Workers complain of verbal abuse, impossible targets and ‘poverty pay’ so bad they have to live away from their children

Krithika Varagur in Subang, West Java Tuesday 13 June 2017 00.02 EDT
https://www.theguardian.com/us-news/2017/jun/13/revealed-reality-of-a-life-working-in-an-ivanka-trump-clothing-factory

The reality of working in a factory making clothes for Ivanka Trump’s label has been laid bare, with employees speaking of being paid so little they cannot live with their children, anti-union intimidation and women being offered a bonus if they don’t take time off while menstruating.

The Guardian has spoken to more than a dozen workers at the fashion label’s factory in Subang, Indonesia, where employees describe being paid one of the lowest minimum wages in Asia and there are claims of impossibly high production targets and sporadically compensated overtime.

The workers’ complaints come only a week after labour activists investigating possible abuses at a Chinese factory that makes Ivanka Trump shoes disappeared into police custody.

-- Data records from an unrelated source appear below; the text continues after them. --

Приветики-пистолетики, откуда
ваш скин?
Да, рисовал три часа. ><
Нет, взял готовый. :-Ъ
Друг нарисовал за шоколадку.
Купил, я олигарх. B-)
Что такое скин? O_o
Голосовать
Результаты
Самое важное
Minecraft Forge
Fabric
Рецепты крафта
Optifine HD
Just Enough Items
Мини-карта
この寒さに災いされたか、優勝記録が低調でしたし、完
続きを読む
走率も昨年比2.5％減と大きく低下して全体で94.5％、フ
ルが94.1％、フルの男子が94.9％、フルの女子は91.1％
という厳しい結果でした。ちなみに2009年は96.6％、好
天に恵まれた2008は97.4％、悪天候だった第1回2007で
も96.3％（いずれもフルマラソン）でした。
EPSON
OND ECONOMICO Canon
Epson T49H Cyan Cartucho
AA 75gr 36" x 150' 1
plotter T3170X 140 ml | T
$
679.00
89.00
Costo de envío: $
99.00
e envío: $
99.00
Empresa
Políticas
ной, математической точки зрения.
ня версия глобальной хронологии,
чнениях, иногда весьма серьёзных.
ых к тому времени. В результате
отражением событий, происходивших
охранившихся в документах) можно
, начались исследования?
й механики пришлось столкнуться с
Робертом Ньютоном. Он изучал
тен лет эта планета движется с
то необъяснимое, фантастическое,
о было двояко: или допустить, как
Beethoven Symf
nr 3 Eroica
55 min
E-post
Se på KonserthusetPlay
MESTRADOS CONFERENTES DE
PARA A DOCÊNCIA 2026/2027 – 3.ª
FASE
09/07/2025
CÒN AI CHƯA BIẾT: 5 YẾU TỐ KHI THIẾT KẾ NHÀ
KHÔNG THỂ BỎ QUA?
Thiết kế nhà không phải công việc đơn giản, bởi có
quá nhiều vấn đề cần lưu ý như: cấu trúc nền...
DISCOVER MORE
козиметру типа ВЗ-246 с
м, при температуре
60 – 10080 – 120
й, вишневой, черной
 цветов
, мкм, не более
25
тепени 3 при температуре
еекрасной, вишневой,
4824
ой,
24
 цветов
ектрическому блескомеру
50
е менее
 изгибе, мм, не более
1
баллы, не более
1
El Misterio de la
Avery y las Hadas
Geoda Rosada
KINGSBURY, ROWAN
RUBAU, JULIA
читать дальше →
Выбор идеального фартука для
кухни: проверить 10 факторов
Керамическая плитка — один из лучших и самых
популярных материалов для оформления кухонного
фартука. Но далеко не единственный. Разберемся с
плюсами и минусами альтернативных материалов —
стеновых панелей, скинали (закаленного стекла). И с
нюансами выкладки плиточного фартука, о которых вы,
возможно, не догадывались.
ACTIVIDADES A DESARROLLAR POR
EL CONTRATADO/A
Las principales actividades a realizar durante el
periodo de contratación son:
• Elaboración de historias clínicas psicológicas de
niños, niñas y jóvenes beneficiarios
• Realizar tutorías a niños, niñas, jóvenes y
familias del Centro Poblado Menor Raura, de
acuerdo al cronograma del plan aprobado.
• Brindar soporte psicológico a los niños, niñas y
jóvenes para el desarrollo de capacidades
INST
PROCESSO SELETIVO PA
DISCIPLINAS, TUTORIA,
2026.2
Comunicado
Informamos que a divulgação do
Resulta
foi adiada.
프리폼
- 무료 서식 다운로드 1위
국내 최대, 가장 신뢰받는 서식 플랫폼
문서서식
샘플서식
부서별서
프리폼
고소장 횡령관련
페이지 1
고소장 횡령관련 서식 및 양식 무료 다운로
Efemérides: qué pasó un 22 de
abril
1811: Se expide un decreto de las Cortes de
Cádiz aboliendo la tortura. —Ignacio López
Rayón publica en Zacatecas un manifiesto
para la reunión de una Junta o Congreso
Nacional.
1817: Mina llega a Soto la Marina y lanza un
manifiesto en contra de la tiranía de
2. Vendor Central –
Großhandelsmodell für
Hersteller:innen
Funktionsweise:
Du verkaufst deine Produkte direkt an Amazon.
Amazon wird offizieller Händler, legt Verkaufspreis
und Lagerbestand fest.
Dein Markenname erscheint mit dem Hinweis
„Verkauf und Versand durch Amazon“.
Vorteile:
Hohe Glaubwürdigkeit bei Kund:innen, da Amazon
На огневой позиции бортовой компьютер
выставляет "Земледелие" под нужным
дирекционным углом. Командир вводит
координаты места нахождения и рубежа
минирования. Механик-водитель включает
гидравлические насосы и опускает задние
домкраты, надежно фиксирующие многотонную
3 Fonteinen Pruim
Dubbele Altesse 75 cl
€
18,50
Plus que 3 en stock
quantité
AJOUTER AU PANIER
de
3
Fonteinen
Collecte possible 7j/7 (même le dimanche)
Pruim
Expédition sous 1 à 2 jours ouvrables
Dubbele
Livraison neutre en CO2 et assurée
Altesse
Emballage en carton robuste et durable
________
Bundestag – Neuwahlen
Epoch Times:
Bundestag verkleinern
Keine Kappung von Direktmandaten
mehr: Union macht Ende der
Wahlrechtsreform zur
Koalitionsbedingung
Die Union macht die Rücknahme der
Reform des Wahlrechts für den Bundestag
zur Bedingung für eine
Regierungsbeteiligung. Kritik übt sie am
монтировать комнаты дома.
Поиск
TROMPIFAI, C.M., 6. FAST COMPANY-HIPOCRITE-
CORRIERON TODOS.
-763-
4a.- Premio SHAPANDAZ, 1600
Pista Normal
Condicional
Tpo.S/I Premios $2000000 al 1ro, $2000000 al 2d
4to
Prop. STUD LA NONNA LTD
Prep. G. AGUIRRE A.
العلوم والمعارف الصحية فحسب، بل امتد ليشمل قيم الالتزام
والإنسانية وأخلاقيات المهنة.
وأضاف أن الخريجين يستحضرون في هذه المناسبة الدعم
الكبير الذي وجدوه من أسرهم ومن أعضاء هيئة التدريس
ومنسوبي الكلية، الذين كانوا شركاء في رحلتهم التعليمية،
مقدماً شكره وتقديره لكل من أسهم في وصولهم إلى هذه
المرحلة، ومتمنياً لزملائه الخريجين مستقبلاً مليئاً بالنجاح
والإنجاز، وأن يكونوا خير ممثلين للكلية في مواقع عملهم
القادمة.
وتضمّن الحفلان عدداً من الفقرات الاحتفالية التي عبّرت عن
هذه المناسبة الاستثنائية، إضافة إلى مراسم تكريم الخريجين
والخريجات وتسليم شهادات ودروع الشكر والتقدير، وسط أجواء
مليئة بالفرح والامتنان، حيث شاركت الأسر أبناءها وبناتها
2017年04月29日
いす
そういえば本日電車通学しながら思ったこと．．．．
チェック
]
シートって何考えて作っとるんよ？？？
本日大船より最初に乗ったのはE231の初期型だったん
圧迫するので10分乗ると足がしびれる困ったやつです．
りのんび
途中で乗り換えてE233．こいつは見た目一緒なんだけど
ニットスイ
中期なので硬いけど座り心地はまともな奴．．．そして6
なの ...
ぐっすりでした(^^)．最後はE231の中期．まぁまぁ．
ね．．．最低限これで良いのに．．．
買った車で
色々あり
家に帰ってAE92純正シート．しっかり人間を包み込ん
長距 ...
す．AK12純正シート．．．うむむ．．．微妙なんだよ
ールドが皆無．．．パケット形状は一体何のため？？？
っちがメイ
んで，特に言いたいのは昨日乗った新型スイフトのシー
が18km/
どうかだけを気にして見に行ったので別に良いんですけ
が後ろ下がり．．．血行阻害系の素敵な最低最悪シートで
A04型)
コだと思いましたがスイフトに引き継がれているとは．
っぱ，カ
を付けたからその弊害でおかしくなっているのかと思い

The activists’ group claimed they had uncovered a host of violations at the plant including salaries below China’s legal minimum wage, managers verbally abusing workers and “violations of women’s rights”.

In the Indonesian factory some of the complaints are similar, although the wages paid to employees in Subang are much lower.

Here we look at life inside the factory through interviews with workers, all who have asked for their details to be changed to avoid losing their jobs.

“We don’t like Donald Trump’s policies”

Alia is nothing if not industrious. She has worked in factories on and off since leaving her provincial high school, through the birth of two children, leading up to her current job making clothes for brands including Ivanka Trump at the PT Buma Apparel Industry factory in Subang, West Java.

Throughout her marriage to her husband, Ahmad, one or both of them has always worked. And yet, says Alia, the couple can never think about clearing their debts. Instead, what she has to show for years of work at PT Buma is two rooms in a dusty boarding house, rented for $30 a month and decorated with dozens of photos of their children because the couple can’t dream of having enough money to have them at home. The children live, instead, with their grandmother, hours away by motorcycle, and see their parents just one weekend a month, when they can afford the gasoline.

Alia makes the legal minimum wage for her job in her province: 2.3 million rupiah, or about $173 a month – but that legal minimum is among the lowest in Indonesia as a whole, and as much as 40% lower than in Chinese factories, another labour source for the Ivanka Trump brand.

PT Buma, a Korean-owned garment company started in Indonesia in 1999, is one of the suppliers of G-III Apparel Group, the wholesale manufacturer for prominent fashion brands including Trump’s clothing.

Many Buma workers know who Ivanka Trump is. Alia noticed her labels popping up on the clothes about a year ago.

Ahmad, who also works in the local garment industry and who, like his wife and most of the workers at her PT Buma factory, is an observant Muslim, said: “We don’t like Donald Trump’s policies.”

He had followed news of the so-called Muslim ban on TV this year. “But we’re not in a position to make employment decisions based on our principles,” he said.

When Alia was told the gist of Ivanka Trump’s new book on women in the workplace, she burst out laughing. Her idea of work-life balance, she said, would be if she could see her children more than once a month.
There are currently 2,759 workers at Buma, according to the regional manpower office, of which the total unionised workforce is about 200, split between two unions.

For the majority of non-union Buma workers, their job is a run-of-the-mill hardship to be endured. About three-quarters of them are women, many are mothers and several, like Alia, devote almost all their income to children with whom they can’t afford to live.

Sita, 23, is one such worker. She had to drop out of college when her parents got sick, and started working at Buma last year. She told the Guardian that her contract will be terminated soon, after seven months of work.

“That’s one of the company’s ways to cope with extra expenses,” she said. As a contract worker, she will not get any severance. “I can’t stand it any more. I work unpaid overtime every day and still earn just 2.3 million [rupiah] a month. I’m planning to move from Subang, where the minimum wage is too low. But I don’t know where to go yet. I haven’t got any connections.”

But for some the chance of a job and a pay packet – albeit a small one – is cause for some satisfaction.

Eka, a single mother in her 30s with two children, who has spent seven years at Buma, told the Guardian: “I still like my job. It’s not too hard.”